Introduction
Apart from the characteristic fatigue, patients with myalgic encephalomyelitis/chronic fatigue syndrome (ME/CFS) often experience chronic widespread and persistent pain(1-3). A population-based study revealed that 94% of the persons diagnosed with ME/CFS report muscle pain, and 84% report joint pain(4). In fact, there is a great overlap between ME/CFS and fibromyalgia (FM), a disease particularly characterized by musculoskeletal pain(1).
As has been demonstrated in those with FM(2, 3), previous studies define central sensitization as the underlying mechanism maintaining chronic pain in ME/CFS patients(5-7). Central sensitization comprises hyper-excitement of the central neurons, altered sensory processing in the brain and malfunctioning descending pain inhibitory mechanisms(8). Furthermore, exercise-induced pain inhibition is not activated in patients with ME/CFS, resulting in lower pain thresholds and pain exacerbation after exercise(9-11).
There are several methods for estimating the intensity of a stimulus required to evoke a painful sensation in the skin: mechanical, chemical, electrical, and thermal(12). Algometry is a widely used technique for determining the effect of mechanical stimulation. It generates data on pressure pain thresholds (PPT)(13), or the degree of pressure required before the individual experiences pain. Lower thresholds indicate that pain is experienced with less pressure. Algometry is valid and reproducible, with high levels of interrater reliability(14-17). PPT is one of the most frequently methods used in FM to objectively assess severity(18-23).
In ME/CFS patients studies have shown that pain is increased following exercise stress testing(24, 25). Furthermore, studies have shown that submaximal physical stress reduced pain thresholds both in FM and non-FM ME/CFS patients, whereas in healthy controls pain thresholds increased(11, 26, 27).
Another aspect of pain perception that can be studied using algometry is temporal summation (windup), which refers to an increased pain perception in response to repetitive painful stimuli.
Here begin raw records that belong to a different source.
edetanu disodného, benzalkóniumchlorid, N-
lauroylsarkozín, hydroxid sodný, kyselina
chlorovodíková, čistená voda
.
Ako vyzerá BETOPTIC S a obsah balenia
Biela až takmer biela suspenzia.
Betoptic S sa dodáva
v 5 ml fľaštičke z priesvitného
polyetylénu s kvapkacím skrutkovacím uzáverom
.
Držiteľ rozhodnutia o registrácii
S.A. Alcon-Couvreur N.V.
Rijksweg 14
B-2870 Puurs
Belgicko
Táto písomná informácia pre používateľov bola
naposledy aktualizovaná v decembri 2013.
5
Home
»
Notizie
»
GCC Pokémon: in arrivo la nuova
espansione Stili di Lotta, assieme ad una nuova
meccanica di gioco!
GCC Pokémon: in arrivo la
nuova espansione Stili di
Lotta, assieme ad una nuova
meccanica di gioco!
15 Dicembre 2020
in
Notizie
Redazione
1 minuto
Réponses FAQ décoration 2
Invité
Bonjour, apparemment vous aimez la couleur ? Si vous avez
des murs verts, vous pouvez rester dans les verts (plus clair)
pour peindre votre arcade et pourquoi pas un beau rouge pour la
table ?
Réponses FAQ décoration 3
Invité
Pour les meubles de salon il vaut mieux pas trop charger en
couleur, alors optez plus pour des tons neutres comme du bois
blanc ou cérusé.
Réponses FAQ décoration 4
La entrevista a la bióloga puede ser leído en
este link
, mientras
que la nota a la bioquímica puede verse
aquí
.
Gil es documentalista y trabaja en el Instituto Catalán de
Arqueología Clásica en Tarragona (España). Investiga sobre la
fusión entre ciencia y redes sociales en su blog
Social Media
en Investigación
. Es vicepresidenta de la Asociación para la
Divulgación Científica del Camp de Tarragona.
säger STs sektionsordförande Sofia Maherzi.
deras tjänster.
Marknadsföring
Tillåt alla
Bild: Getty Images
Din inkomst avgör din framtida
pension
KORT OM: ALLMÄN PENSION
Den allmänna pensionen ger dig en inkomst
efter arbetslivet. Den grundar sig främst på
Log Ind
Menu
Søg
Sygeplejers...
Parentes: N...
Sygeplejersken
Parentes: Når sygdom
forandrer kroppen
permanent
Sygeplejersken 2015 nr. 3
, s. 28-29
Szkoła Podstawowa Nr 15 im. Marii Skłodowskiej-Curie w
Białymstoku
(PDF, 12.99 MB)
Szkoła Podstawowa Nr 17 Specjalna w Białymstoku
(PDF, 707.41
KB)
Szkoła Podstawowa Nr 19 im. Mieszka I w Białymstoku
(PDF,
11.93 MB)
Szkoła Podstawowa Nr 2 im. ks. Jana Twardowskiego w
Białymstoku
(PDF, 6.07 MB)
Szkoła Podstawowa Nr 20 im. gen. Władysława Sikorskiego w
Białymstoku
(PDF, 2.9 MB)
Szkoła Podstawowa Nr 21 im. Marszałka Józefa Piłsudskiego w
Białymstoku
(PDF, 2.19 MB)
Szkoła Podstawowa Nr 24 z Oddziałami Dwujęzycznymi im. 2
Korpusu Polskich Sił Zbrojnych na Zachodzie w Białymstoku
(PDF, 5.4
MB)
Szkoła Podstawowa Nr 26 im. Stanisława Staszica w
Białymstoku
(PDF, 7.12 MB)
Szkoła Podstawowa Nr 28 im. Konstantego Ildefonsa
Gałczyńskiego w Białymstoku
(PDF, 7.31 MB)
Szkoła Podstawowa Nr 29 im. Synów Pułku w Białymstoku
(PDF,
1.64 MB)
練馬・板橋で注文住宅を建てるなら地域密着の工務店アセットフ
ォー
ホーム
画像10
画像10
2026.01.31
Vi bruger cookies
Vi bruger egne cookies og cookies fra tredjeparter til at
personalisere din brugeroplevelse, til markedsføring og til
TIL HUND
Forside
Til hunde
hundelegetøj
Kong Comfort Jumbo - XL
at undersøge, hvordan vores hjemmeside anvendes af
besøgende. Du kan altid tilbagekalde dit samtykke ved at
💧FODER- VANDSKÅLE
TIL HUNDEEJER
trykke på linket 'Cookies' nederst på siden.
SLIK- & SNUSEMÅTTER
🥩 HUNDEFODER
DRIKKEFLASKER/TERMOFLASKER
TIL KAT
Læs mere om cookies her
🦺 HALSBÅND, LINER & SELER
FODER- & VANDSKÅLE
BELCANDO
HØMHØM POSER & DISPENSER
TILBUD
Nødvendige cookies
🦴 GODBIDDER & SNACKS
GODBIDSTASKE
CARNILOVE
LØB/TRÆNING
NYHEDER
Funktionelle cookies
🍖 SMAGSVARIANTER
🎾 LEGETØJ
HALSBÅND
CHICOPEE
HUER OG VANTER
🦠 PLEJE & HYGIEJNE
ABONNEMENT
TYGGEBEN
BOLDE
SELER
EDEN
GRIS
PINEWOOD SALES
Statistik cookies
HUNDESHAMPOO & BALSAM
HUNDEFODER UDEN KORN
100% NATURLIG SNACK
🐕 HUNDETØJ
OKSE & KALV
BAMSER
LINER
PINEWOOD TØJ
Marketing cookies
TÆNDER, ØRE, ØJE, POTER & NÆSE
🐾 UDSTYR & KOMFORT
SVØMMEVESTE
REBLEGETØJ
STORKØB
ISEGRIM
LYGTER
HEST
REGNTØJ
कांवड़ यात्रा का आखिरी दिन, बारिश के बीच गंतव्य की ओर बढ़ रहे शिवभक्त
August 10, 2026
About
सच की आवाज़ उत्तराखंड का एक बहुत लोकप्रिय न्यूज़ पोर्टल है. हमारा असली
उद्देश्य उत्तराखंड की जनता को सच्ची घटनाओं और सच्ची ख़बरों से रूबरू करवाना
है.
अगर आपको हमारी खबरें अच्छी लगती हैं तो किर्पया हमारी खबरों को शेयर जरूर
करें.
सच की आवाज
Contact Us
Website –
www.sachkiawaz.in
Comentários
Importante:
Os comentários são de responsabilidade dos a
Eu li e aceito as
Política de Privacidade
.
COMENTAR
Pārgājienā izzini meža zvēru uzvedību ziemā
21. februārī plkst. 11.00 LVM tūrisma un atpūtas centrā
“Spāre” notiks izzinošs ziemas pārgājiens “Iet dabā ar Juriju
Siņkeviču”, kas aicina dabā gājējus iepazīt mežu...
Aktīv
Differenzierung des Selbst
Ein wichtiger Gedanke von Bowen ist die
A meta-analysis in FM patients showed a significant increase in windup compared to HC(28).
In a previous study in ME/CFS patients, we demonstrated that orthostatic stress results in a cerebral blood flow reduction, and that the blood flow reduction is associated with onset or worsening of pain(CNP2019). In the current study, we hypothesized that PPT would be reduced and windup would increase after orthostatic stress testing in ME/CFS patients. For this purpose PPT and windup were measured before and after a head-up tilt test (HUT) in ME/CFS patients and in healthy controls (HC). We also hypothesized that among ME/CFS participants, the presence of co-morbid FM would lead to lower PPT and increased windup compared to those without FM.